:: Required action ::
When the string "Rainha" occurs in a line of the records, show that line.

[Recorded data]
----
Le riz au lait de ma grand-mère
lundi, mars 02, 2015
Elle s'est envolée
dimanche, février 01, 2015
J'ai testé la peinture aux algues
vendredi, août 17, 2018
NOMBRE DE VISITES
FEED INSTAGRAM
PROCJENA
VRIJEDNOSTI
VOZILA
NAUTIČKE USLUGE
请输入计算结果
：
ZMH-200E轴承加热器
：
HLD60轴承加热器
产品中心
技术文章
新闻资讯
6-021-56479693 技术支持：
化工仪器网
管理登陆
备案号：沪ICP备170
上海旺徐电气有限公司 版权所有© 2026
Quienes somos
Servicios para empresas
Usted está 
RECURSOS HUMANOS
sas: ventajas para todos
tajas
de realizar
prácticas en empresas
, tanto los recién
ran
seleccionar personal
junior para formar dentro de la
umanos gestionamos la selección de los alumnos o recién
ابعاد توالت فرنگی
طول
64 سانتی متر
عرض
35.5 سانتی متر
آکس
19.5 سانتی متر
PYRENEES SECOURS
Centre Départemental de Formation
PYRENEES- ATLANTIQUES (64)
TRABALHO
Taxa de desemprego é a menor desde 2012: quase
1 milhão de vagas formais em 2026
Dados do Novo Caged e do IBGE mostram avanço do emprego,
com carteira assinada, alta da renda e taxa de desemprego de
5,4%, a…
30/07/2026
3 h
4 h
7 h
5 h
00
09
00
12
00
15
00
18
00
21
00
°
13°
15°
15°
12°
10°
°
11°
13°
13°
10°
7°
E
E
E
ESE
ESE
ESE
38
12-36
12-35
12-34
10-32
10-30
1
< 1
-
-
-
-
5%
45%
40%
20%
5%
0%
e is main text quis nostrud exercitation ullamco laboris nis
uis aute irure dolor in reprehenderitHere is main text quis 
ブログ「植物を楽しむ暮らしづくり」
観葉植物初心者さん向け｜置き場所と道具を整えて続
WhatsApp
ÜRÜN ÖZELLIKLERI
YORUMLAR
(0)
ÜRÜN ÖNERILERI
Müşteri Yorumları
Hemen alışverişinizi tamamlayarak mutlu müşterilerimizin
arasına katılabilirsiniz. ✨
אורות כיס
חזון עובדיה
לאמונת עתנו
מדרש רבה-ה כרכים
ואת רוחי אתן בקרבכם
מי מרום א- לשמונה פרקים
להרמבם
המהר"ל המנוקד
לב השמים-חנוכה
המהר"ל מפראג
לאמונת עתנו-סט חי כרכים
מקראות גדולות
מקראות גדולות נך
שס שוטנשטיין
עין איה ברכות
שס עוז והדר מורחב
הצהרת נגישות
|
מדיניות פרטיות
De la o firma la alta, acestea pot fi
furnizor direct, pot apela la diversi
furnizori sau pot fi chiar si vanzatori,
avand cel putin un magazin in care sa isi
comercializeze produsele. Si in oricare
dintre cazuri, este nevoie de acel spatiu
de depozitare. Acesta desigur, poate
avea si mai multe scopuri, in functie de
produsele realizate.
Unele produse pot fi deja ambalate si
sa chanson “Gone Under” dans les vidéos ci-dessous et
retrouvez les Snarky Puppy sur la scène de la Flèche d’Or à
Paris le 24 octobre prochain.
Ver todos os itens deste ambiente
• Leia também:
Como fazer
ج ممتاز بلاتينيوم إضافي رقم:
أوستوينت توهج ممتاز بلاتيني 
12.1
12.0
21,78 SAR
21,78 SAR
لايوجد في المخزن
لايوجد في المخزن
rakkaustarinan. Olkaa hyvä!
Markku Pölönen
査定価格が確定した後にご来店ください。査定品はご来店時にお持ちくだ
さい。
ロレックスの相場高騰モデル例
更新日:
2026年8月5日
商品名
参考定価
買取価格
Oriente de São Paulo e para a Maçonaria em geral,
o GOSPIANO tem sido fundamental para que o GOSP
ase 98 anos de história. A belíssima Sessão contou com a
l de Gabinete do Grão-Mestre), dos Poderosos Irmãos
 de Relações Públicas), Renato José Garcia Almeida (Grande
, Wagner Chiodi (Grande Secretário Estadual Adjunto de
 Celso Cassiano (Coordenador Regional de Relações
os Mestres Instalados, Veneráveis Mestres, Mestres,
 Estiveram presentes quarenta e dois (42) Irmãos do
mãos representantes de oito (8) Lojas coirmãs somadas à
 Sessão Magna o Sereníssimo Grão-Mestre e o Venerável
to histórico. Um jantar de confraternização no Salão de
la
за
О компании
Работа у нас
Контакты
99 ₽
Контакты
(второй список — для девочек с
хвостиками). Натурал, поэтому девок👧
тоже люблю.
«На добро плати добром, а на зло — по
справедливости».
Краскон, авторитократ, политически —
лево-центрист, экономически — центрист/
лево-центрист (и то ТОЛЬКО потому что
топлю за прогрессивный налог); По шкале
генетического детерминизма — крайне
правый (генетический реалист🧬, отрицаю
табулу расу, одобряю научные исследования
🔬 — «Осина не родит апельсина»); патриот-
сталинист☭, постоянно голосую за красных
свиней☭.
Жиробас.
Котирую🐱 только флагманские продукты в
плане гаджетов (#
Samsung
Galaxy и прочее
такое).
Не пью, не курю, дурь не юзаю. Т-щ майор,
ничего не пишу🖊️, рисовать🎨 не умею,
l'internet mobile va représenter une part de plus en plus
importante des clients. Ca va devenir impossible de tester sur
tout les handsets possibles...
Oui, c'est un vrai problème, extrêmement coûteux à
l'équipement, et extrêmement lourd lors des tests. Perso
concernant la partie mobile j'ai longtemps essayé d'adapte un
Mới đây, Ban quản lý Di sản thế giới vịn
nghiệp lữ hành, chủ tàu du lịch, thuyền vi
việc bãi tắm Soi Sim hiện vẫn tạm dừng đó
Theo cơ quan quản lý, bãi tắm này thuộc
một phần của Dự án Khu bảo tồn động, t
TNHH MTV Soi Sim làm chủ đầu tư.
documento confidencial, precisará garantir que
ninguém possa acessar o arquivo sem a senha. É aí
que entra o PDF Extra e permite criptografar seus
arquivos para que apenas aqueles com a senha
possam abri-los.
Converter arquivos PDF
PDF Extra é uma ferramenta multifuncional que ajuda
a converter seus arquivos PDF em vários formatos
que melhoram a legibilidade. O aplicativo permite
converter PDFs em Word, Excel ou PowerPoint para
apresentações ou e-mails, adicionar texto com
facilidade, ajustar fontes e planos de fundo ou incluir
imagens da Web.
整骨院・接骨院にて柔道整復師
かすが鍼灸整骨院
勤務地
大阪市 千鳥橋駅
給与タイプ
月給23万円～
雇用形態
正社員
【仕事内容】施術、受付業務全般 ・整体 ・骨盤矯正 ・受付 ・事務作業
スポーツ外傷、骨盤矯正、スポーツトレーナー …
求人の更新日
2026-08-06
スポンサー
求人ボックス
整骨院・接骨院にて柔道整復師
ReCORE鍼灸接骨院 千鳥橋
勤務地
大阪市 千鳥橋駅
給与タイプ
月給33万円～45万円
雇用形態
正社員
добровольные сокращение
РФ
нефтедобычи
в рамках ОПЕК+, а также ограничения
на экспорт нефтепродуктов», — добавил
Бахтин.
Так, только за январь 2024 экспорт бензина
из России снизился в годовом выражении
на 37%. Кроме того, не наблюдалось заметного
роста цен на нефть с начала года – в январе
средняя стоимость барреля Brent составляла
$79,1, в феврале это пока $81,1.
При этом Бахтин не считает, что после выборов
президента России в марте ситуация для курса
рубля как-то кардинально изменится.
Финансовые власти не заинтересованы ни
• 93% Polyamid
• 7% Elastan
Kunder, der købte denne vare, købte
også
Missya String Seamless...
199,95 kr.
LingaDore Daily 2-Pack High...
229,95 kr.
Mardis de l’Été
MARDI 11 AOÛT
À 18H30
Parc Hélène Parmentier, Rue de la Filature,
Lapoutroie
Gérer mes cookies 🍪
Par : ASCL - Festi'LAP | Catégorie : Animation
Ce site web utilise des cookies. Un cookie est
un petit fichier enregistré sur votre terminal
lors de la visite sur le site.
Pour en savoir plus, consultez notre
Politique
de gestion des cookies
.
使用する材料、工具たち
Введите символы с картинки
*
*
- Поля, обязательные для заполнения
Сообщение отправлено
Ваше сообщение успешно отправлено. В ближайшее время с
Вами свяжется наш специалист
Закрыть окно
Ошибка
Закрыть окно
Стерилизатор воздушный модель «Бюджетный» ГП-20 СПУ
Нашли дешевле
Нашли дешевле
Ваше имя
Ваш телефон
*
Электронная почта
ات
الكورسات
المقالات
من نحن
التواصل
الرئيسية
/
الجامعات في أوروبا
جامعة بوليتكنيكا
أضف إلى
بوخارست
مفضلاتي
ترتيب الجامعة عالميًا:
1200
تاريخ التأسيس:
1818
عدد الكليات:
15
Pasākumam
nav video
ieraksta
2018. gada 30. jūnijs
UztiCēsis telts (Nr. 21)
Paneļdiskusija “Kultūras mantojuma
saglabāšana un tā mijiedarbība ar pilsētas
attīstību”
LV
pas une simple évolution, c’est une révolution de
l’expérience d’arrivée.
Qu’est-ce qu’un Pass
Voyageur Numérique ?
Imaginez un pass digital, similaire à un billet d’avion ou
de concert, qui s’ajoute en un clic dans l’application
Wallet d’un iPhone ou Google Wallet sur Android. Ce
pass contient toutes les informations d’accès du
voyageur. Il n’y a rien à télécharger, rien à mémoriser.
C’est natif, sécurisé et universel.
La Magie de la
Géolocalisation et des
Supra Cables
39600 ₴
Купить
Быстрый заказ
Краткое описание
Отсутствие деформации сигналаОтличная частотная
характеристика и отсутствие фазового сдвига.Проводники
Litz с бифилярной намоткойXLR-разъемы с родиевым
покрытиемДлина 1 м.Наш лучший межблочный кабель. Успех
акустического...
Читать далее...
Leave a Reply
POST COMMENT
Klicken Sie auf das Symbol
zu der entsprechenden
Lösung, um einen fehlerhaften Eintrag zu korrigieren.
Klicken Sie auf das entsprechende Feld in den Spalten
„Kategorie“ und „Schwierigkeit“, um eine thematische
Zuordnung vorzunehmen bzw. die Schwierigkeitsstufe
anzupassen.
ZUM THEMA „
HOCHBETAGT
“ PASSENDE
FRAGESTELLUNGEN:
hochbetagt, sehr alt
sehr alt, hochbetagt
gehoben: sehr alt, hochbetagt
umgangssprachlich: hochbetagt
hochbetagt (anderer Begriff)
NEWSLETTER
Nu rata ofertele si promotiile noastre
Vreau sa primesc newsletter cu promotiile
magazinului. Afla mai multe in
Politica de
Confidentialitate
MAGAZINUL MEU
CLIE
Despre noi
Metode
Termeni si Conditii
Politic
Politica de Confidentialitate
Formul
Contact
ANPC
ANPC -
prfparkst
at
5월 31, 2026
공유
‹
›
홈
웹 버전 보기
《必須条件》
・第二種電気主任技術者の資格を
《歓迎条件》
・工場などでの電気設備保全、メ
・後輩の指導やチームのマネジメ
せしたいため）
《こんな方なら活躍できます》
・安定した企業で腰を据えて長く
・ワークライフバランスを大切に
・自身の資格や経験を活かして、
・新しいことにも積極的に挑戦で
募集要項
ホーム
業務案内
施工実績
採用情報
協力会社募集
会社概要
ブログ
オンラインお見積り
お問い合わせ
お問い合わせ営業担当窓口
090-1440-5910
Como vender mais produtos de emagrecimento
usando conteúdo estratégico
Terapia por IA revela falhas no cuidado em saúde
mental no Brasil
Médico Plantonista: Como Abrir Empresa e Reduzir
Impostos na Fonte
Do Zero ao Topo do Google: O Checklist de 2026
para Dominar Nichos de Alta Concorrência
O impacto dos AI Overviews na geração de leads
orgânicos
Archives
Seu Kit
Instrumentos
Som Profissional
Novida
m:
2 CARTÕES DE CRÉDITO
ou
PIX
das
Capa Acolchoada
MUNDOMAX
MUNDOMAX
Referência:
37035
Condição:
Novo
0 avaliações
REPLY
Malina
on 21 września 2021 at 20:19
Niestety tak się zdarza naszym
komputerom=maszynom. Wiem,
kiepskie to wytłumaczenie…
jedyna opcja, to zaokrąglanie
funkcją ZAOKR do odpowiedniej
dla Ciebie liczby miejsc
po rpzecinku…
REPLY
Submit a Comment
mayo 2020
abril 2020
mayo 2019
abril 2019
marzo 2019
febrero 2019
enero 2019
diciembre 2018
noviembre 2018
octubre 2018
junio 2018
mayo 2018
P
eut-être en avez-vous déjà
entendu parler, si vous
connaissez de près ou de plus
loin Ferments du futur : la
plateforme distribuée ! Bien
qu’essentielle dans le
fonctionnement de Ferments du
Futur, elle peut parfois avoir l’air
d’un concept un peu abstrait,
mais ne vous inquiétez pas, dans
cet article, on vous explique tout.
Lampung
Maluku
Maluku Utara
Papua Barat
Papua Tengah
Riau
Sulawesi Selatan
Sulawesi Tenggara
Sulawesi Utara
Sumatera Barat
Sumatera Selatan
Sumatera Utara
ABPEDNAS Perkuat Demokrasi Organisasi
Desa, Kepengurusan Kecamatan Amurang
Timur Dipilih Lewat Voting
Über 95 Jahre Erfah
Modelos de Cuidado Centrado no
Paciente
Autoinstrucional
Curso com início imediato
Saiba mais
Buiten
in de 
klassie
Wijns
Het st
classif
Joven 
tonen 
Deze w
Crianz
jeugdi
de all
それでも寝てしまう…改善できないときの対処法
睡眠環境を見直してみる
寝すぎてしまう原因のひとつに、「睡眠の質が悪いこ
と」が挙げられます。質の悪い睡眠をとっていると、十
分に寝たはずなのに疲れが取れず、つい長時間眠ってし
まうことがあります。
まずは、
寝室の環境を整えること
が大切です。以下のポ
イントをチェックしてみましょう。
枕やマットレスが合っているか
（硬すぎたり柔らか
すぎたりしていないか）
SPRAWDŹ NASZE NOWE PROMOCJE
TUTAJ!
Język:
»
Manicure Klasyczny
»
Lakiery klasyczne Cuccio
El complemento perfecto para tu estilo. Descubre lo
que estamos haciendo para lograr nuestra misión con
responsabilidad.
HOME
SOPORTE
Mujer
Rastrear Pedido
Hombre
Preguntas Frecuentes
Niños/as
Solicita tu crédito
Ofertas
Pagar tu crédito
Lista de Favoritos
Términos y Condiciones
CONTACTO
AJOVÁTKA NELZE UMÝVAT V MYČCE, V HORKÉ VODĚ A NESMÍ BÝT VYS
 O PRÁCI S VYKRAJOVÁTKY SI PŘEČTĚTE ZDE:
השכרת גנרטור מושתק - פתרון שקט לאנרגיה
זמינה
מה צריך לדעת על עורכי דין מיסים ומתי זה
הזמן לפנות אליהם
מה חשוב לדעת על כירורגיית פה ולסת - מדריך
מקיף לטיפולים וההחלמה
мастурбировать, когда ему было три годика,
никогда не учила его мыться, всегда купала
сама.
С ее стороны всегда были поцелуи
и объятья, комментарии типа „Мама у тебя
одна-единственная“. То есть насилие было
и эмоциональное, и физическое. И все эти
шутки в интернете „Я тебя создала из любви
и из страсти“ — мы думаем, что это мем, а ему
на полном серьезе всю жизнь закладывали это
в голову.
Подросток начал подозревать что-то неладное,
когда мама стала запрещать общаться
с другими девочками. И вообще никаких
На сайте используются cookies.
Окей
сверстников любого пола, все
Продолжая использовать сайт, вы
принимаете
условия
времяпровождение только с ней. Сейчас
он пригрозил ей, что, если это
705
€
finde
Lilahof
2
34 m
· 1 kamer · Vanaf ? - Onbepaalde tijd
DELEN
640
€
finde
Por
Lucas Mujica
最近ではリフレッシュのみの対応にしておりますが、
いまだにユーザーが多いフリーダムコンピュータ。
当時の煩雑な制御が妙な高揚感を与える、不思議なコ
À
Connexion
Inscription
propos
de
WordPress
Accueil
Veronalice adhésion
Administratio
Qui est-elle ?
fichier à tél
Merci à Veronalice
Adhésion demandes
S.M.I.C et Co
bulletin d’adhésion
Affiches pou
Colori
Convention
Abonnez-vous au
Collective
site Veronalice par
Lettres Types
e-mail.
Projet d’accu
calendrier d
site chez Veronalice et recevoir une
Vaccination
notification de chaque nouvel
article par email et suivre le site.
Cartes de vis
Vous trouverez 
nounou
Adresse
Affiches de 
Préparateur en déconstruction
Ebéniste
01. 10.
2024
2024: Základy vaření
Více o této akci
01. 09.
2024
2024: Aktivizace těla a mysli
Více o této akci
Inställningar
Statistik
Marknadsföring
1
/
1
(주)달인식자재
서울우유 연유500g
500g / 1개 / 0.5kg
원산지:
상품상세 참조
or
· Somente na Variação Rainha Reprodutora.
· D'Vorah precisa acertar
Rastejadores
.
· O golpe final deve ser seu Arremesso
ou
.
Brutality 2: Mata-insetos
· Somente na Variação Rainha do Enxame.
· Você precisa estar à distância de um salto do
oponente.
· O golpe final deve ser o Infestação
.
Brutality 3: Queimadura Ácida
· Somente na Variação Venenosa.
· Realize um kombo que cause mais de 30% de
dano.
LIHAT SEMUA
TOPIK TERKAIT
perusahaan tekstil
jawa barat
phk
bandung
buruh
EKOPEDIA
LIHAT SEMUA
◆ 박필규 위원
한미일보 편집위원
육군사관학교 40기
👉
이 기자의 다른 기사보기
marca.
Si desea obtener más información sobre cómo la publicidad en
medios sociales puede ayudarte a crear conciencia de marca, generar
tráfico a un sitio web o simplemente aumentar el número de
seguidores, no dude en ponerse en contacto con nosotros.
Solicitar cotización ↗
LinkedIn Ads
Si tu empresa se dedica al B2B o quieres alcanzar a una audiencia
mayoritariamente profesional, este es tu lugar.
----
:: The answer ::
· Somente na Variação Rainha Reprodutora.
· Somente na Variação Rainha do Enxame.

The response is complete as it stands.